For many, graffiti is nothing more than visual pollution, but for the practitioners-and for some appreciators-graffiti is a unique blend of visual and performance art. Martin’s work addresses these divergent perspectives.

In some images, the photographer hones in on discrete sections of more elaborate work, bringing to the fore abstract details reminiscent of classic Suprematist paintings. Bright colors and geometric forms play off each other on canvases that range from brick walls to corrugated sheets of iron to riveted metal structures. Many of these abstract compositions have an almost soothing symmetry, but in the moments when the photographer steps back to expose the entire scene, a very different sensibility resonates.

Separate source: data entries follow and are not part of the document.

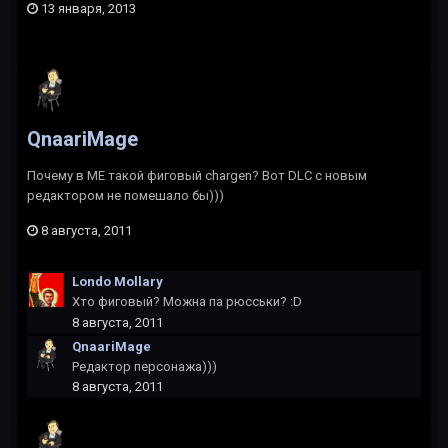
13 января, 2013
QnaariMage
Почему в ME такой фиговый chargen? Вот DLC с новым
редактором не помешало бы)))
8 августа, 2011
Londo Mollary
Хто фиговый? Можна па рюсськи? :D
8 августа, 2011
QnaariMage
Редактор персонажа)))
8 августа, 2011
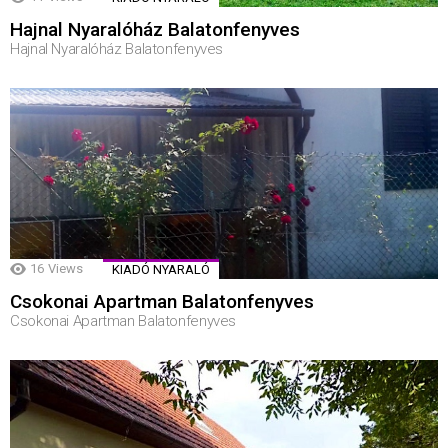
Hajnal Nyaralóház Balatonfenyves
Hajnal Nyaralóház Balatonfenyves
16
Views
KIADÓ NYARALÓ
Csokonai Apartman Balatonfenyves
Csokonai Apartman Balatonfenyves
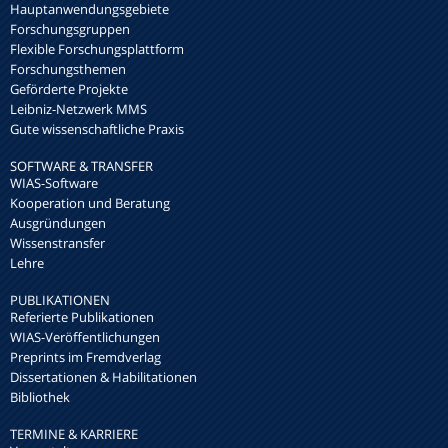
Hauptanwendungsgebiete
Forschungsgruppen
Flexible Forschungsplattform
Forschungsthemen
Geförderte Projekte
Leibniz-Netzwerk MMS
Gute wissenschaftliche Praxis
SOFTWARE & TRANSFER
WIAS-Software
Kooperation und Beratung
Ausgründungen
Wissenstransfer
Lehre
PUBLIKATIONEN
Referierte Publikationen
WIAS-Veröffentlichungen
Preprints im Fremdverlag
Dissertationen & Habilitationen
Bibliothek
TERMINE & KARRIERE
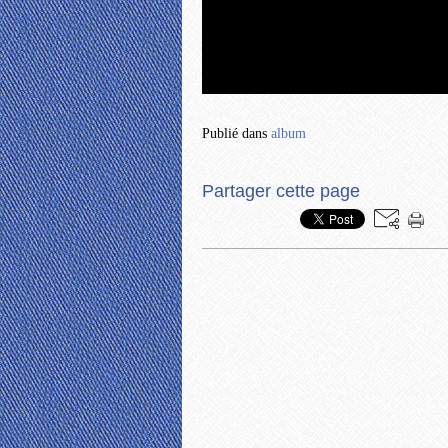
Publié dans
album
Partager cette page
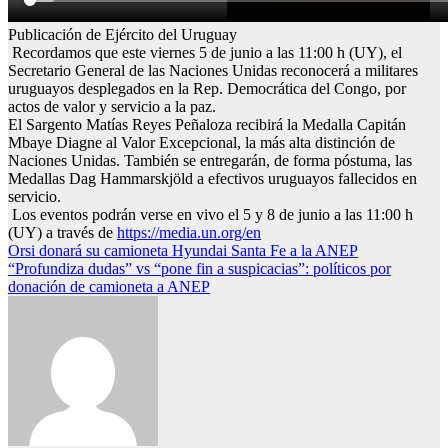
Publicación de Ejército del Uruguay
Recordamos que este viernes 5 de junio a las 11:00 h (UY), el
Secretario General de las Naciones Unidas reconocerá a militares
uruguayos desplegados en la Rep. Democrática del Congo, por
actos de valor y servicio a la paz.
El Sargento Matías Reyes Peñaloza recibirá la Medalla Capitán
Mbaye Diagne al Valor Excepcional, la más alta distinción de
Naciones Unidas. También se entregarán, de forma póstuma, las
Medallas Dag Hammarskjöld a efectivos uruguayos fallecidos en
servicio.
Los eventos podrán verse en vivo el 5 y 8 de junio a las 11:00 h
(UY) a través de
https://media.un.org/en
Navegación
Orsi donará su camioneta Hyundai Santa Fe a la ANEP
“Profundiza dudas” vs “pone fin a suspicacias”: políticos por
de
donación de camioneta a ANEP
entradas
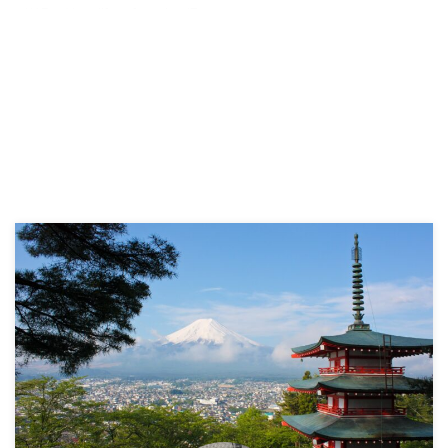
KAZ（@kaz_lifesurf）です。 IT
業界の中でもフィールドエンジニ
アが底辺と言われることがあるよ
うです。 実際のところはどうな
のでしょうか。 この記事では、
実際にフィールドエンジニアとし
て働いたことがある僕が底辺と言
われる理由について徹底解説して
います。 まず先に本題となりま
すが、フィールドエンジニアが底
辺と言われる理由は以下の通りで
す。 底辺と言われる理由 現場作
業のため移動が多い 長時間労働
になりやすい 土日夜間での対応
が発生する ただし一方で、フィ
ールドエンジニアには実はメリ ...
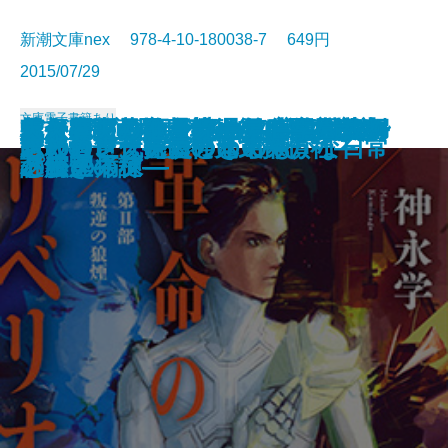
新潮文庫nex 978-4-10-180038-7 649円
2015/07/29
文庫
電子書籍あり
ケーキ王子の名推理(スペシャリ
花想空間の宴―華術師 宮籠彩人の
セント・ニコラスの、ダイヤモン
オークブリッジ邸の笑わない貴婦
バリ3探偵 圏内ちゃん―忌女板小
スフィアの死天使―天久鷹央の事
蝶が舞ったら、謎のち晴れ―気象
革命のリベリオン―第II部 叛逆
天久鷹央の推理カルテIII―密室の
雪月花の葬送―華術師 宮籠彩人の
シャーロック・ノート―学園裁判
天久鷹央の推理カルテII―ファン
坂東蛍子、星空の下で夢を語る
謎好き乙女と壊れた正義
空が分裂する
君と過ごした嘘つきの秋
その白さえ嘘だとしても
暗殺者ソラ―大神兄弟探偵社―
さとり世代探偵のゆるやかな日常
忘却のレーテ
テ)
謎解き―
ドの靴―名探偵 御手洗潔―
人―新人メイドと秘密の写真―
町殺人事件―
件カルテ―
予報士・蝶子の推理―
の狼煙―
パラノイア―
謎解き―
と密室の謎―
トムの病棟―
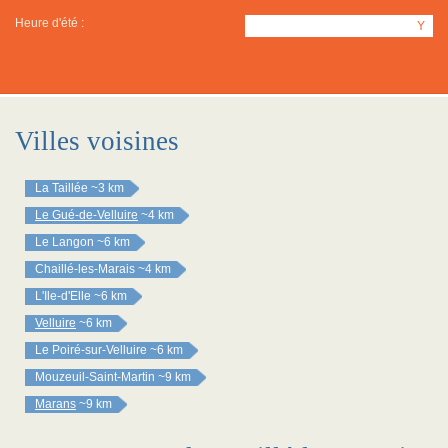
Heure d'été :
Y
Villes voisines
La Taillée
~3 km
Le Gué-de-Velluire
~4 km
Le Langon
~6 km
Chaillé-les-Marais
~4 km
L'Ile-d'Elle
~6 km
Velluire
~6 km
Le Poiré-sur-Velluire
~6 km
Mouzeuil-Saint-Martin
~9 km
Marans
~9 km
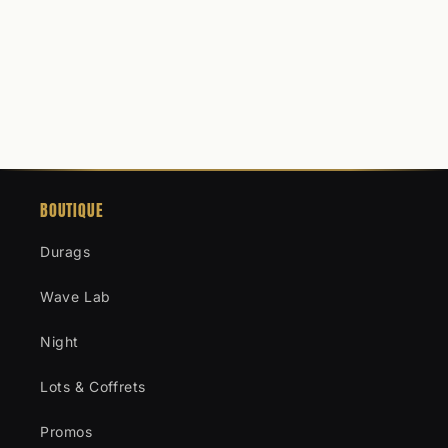
BOUTIQUE
Durags
Wave Lab
Night
Lots & Coffrets
Promos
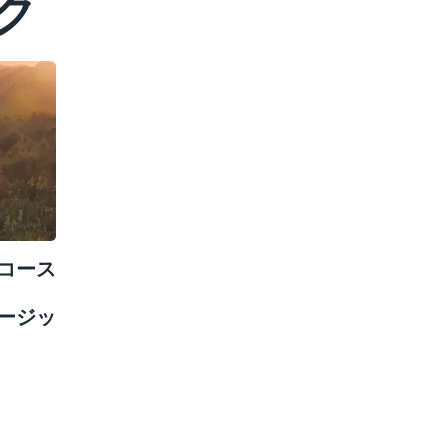
ク
コース
ージッ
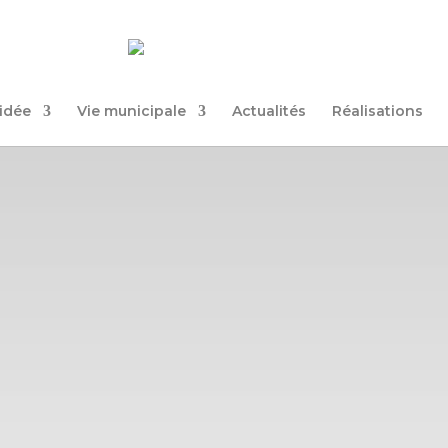
uidée
Vie municipale
Actualités
Réalisations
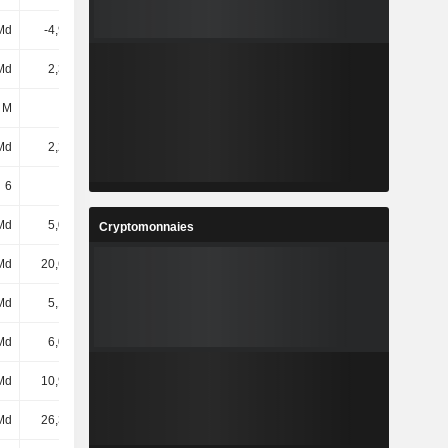
Md
-4,97 Md
-4,45 Md
-3,71 Md
Md
2,34 Md
1,14 Md
473 M
 M
35 M
90 M
80 M
Md
2,23 Md
2,43 Md
2,36 Md
6
6
6
6
Md
5,02 Md
5,78 Md
6,49 Md
Cryptomonnaies
Md
20,65 Md
21,97 Md
25,05 Md
Md
5,17 Md
6,1 Md
6,15 Md
Md
6,06 Md
6,77 Md
6,82 Md
Md
10,95 Md
11,22 Md
11,77 Md
Md
26,37 Md
27,64 Md
29,27 Md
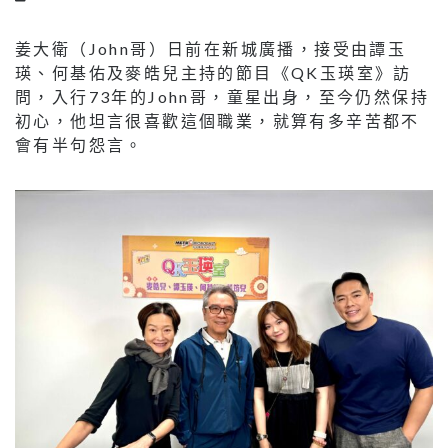
姜大衛（John哥）日前在新城廣播，接受由譚玉
瑛、何基佑及麥皓兒主持的節目《QK玉瑛室》訪
問，入行73年的John哥，童星出身，至今仍然保持
初心，他坦言很喜歡這個職業，就算有多辛苦都不
會有半句怨言。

Entire buildings are engulfed in layer upon layer of paint-traces left by spray can-wielding artists battling over turf. Two of the more whimsical offerings in this exhibition document railroad cars. In each of these panoramic photographs, the lower regions of a freight car are covered with graffiti, but at a certain elevation, the graffiti disappears. At first, this choice appears to be an aesthetic one, but on reflection, the line of separating the painted region from the blank is determined simply by the artist’s reach.

Across this body of work, the artist avoids passing judgment on her subjects. She freely exposes graffiti art in all its menace and its beauty. Of course, Martin’s photographs are considered fine art, while the work she is documenting is considered vandalism. Yet in presenting her subjects starkly, without straying into social commentary, she brings graffiti art a kind of safe zone-a place where pure observation becomes possible, and what might have been seen simply as destruction is reframed as creation.